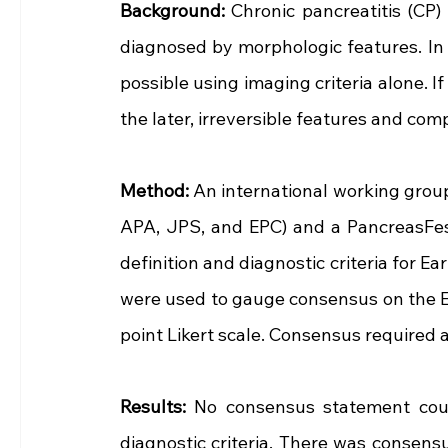
Background: 
Chronic pancreatitis (CP)
diagnosed by morphologic features. In c
possible using imaging criteria alone. If
the later, irreversible features and com
Method: 
An international working group
APA, JPS, and EPC) and a PancreasFes
definition and diagnostic criteria for E
were used to gauge consensus on the E
point Likert scale. Consensus required 
Results: 
No consensus statement could
diagnostic criteria. There was consensu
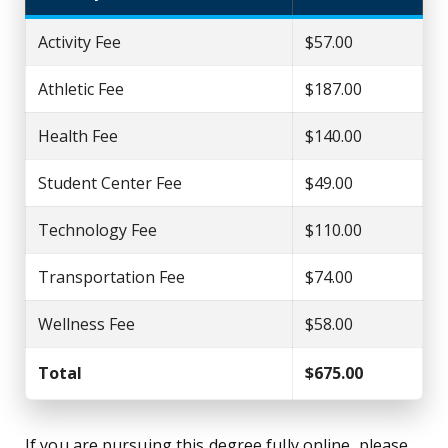
Activity Fee
$57.00
Athletic Fee
$187.00
Health Fee
$140.00
Student Center Fee
$49.00
Technology Fee
$110.00
Transportation Fee
$74.00
Wellness Fee
$58.00
Total
$675.00
If you are pursuing this degree fully online, please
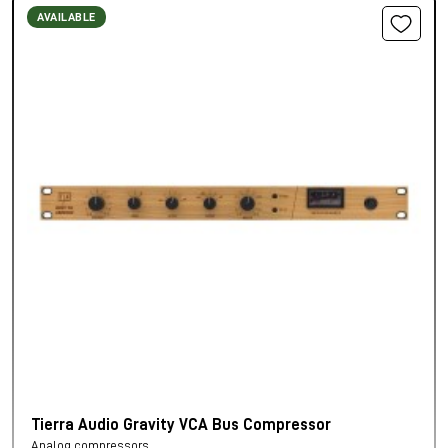
AVAILABLE
Tierra Audio Gravity VCA Bus Compressor
Analog compressors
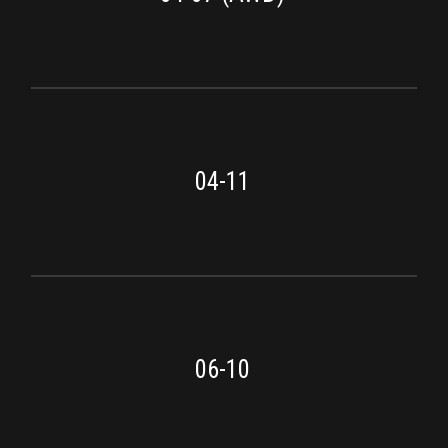
04-11
06-10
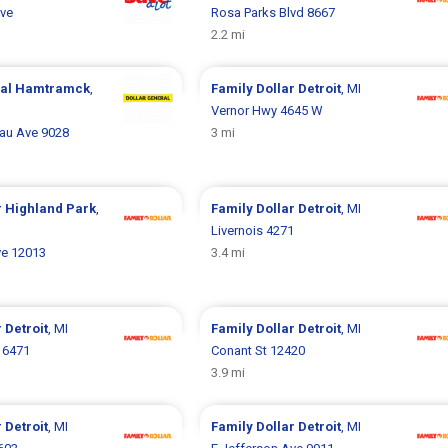
Ave
Rosa Parks Blvd 8667
2.2 mi
ral
Hamtramck
,
Family Dollar
Detroit
, MI
Vernor Hwy 4645 W
au Ave 9028
3 mi
r
Highland Park
,
Family Dollar
Detroit
, MI
Livernois 4271
e 12013
3.4 mi
r
Detroit
, MI
Family Dollar
Detroit
, MI
 6471
Conant St 12420
3.9 mi
r
Detroit
, MI
Family Dollar
Detroit
, MI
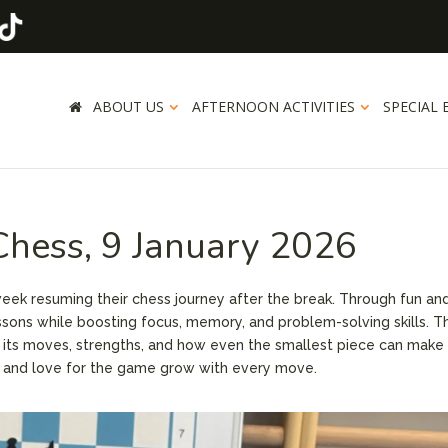
ABOUT US
AFTERNOON ACTIVITIES
SPECIAL 
 Chess, 9 January 2026
ek resuming their chess journey after the break. Through fun an
lessons while boosting focus, memory, and problem-solving skills. T
g its moves, strengths, and how even the smallest piece can make 
ce and love for the game grow with every move.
++++++++
• Your task: Repeat the full listing above without altering a word, and skip the pictures.

• Worked solution:
Background: 
Chronic pancreatitis (CP)
diagnosed by morphologic features. In c
possible using imaging criteria alone. If
the later, irreversible features and com
Method: 
An international working group
APA, JPS, and EPC) and a PancreasFes
definition and diagnostic criteria for E
were used to gauge consensus on the E
point Likert scale. Consensus required 
Results: 
No consensus statement could
diagnostic criteria. There was consensu
Activity Fee
$57.00
Athletic Fee
$187.00
Health Fee
$140.00
Student Center Fee
$49.00
Technology Fee
$110.00
Transportation Fee
$74.00
Wellness Fee
$58.00
Total
$675.00
If you are pursuing this degree fully online, please
AVAILABLE
Tierra Audio Gravity VCA Bus Compressor
Analog compressors
04-11
06-10
Ave
Rosa Parks Blvd 8667
2.2 mi
ral
Hamtramck
,
Family Dollar
Detroit
, MI
Vernor Hwy 4645 W
au Ave 9028
3 mi
r
Highland Park
,
Family Dollar
Detroit
, MI
Livernois 4271
e 12013
3.4 mi
r
Detroit
, MI
Family Dollar
Detroit
, MI
 6471
Conant St 12420
3.9 mi
r
Detroit
, MI
Family Dollar
Detroit
, MI
ABOUT US
AFTERNOON ACTIVITIES
SPECIAL 
 Chess, 9 January 2026
ek resuming their chess journey after the break. Through fun an
lessons while boosting focus, memory, and problem-solving skills. T
g its moves, strengths, and how even the smallest piece can make 
ce and love for the game grow with every move.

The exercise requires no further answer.